No correlation was reported between the severity of the Klinefelter phenotype and origin of the extra X chromosome;20 thus, we cannot predict the KS clinical outcome of this young boy after puberty. However, the early diagnosis of KS in this patient can be considered exceptional since most KS males are not identified until adulthood and it will be extremely helpful in order to anticipate testosterone replacement therapy if necessary. Moreover, cryopreservation of semen samples of this boy in early puberty might preserve his future fertility.

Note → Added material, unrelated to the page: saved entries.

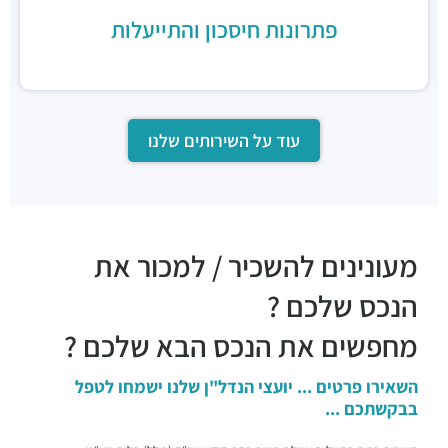
פתרונות חיסכון והתייעלות
עוד על השירותים שלנו
מעונינים להשכיר / למכור את
הנכס שלכם ?
מחפשים את הנכס הבא שלכם ?
השאירו פרטים ... יועצי הנדל"ן שלנו ישמחו לטפל
בבקשתכם ...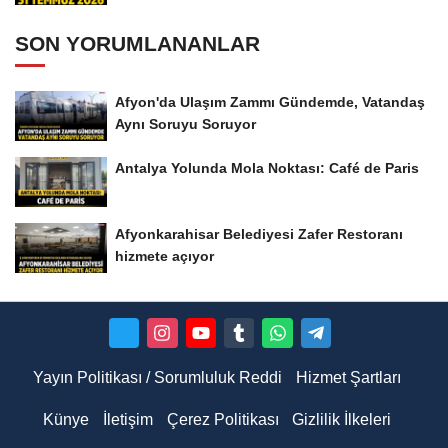
SON YORUMLANANLAR
Afyon'da Ulaşım Zammı Gündemde, Vatandaş
Aynı Soruyu Soruyor
Antalya Yolunda Mola Noktası: Café de Paris
Afyonkarahisar Belediyesi Zafer Restoranı
hizmete açıyor
Yayın Politikası / Sorumluluk Reddi
Hizmet Şartları
Künye
İletişim
Çerez Politikası
Gizlilik İlkeleri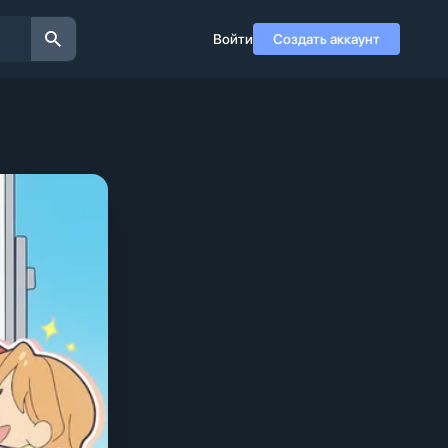
Войти
Создать аккаунт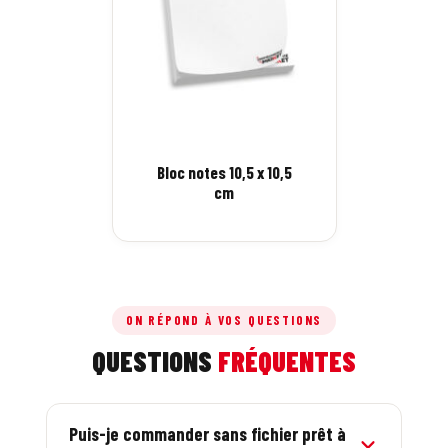
Bloc notes 10,5 x 10,5
cm
ON RÉPOND À VOS QUESTIONS
QUESTIONS
FRÉQUENTES
Puis-je commander sans fichier prêt à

The fact that X-linked AS female carriers have a variable phenotype has led to the hypothesis that part of this clinical heterogeneity could be explained by different patterns of X chromosome inactivation. Guo et al21 reported a severe phenotype in a woman with X-linked AS and demonstrated over 90% inactivation of the wild-type allele in both white blood cells and renal parenchyma. In contrast, no correlation between the severity of the disease and the X-inactivation pattern in white blood cells was found in 43 AS female carriers22 and in 23 others studied by our group (unpublished results). Here we analysed this pattern in three accessible tissues of different embryological origin from the grandmother (blood, hair root and buccal mucosa epithelia) and in the hair root cells of the proband. We detected a random X inactivation in all of them that could allow us to extrapolate a random X inactivation in the AS target tissues. These results were not able to clarify the cause of the severe AS phenotype at 5 years of age in this 47,XXY boy.

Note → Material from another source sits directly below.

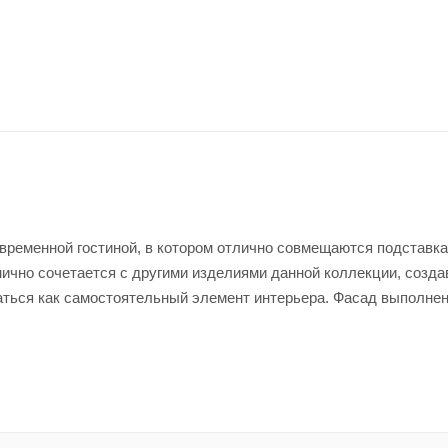
временной гостиной, в котором отлично совмещаются подставка
нично сочетается с другими изделиями данной коллекции, созда
ться как самостоятельный элемент интерьера. Фасад выполне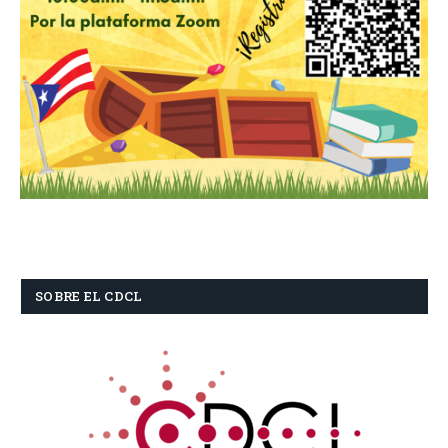
SOBRE EL CDCL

The COL4A5 mutation (c.4688G>A) identified in this family is one of the previously described mutations that has been detected in the COL4A5 gene.23, 24 It produces an exon 48 skipping that will yield a truncated polypeptide lacking the noncollagenous domain. Since the c.4688G>A alteration is theoretically a missense substitution (R1563Q), it highlights that mutations should be studied at both the genomic and the RNA level so as to clarify their primary effect on mRNA processing. Interestingly, a preferential expression of the aberrantly spliced transcript was detected in the proband when compared to his grandmother. This finding could explain why the AS manifestations of this boy, with two X chromosomes, resembles more an X-linked AS male than an X-linked AS female carrier. Differences in the RNA splicing machinery between these two patients carrying the same COL4A5 splicing mutation might be responsible for their different levels of exon 48 skipping. Splicing mutations that do not affect the invariant splicing donor GT and acceptor AG intronic dinucleotides, such as the mutation detected in this family, can lead to partial generation of correctly spliced transcripts, which has been associated with phenotypic variability even among siblings. This phenomenon has been previously described in other inherited diseases.25

In conclusion, it is important to stress that when performing molecular diagnosis of AS, the existence of male-to-male transmission must not completely exclude X-linked AS. On the other hand, it has been widely suggested that the variable phenotype in X-linked AS carriers is attributable to different degrees of X chromosome inactivation. However, in the family studied here, this hypothesis has been ruled out and different levels of the aberrantly spliced transcript might explain the differences in disease severity. Further studies should be performed on families with several female carriers bearing a COL4A5 splicing mutation to analyse whether levels of aberrantly spliced transcripts correlate with disease severity.